▸ Your objective
Look through the records below for the line holding "instituições em Santa Bárbara D". Write it out exactly, with each following line through the line holding "ONGs em Santa Bárbara d'Oeste".

Stored records:
● ● ● ● ● ● ●

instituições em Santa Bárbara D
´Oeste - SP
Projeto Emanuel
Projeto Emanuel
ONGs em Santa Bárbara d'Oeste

● ● ● ● ● ● ●

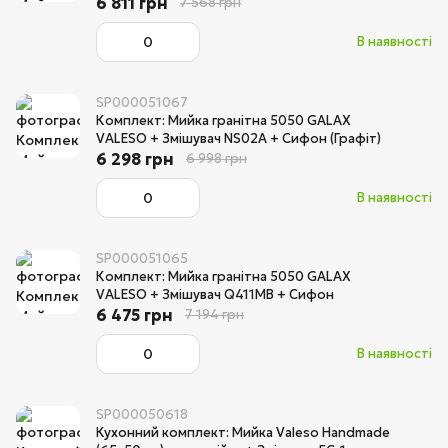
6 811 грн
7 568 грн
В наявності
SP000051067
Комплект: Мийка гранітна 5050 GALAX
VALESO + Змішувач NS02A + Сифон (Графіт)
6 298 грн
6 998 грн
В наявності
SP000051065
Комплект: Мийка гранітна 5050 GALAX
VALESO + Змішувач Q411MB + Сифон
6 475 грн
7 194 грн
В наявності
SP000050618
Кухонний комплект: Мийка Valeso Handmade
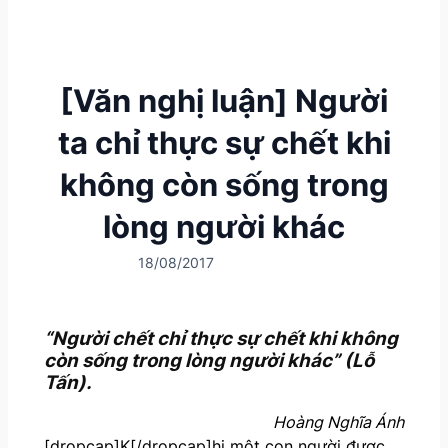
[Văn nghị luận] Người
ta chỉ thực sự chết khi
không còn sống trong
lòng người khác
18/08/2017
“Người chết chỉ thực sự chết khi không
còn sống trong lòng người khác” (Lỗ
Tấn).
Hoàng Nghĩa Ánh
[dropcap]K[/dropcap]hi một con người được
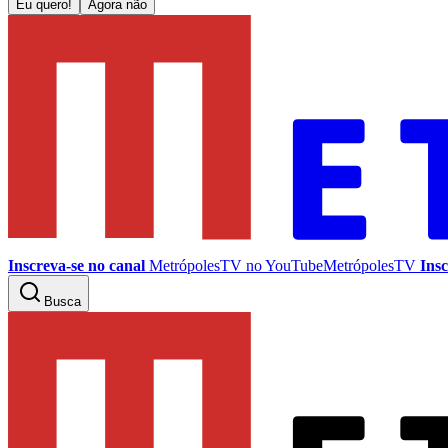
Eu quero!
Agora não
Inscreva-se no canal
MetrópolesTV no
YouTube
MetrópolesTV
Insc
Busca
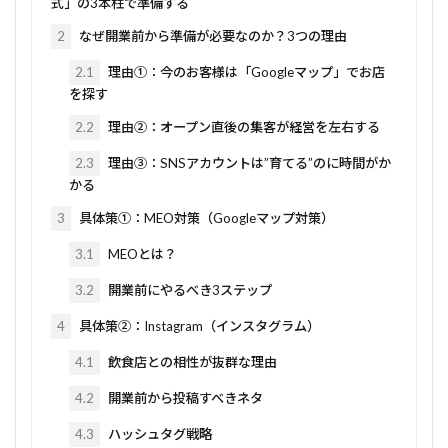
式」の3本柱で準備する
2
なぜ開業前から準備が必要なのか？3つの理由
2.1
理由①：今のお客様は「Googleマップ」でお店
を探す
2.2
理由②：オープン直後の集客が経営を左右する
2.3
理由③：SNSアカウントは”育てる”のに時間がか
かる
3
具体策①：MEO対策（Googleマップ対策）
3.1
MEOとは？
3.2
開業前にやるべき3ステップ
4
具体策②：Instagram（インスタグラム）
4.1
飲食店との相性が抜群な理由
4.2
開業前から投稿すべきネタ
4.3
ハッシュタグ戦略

● ● ● ● ● ● ●

▸ Worked solution
instituições em Santa Bárbara D
´Oeste - SP
Projeto Emanuel
Projeto Emanuel
ONGs em Santa Bárbara d'Oeste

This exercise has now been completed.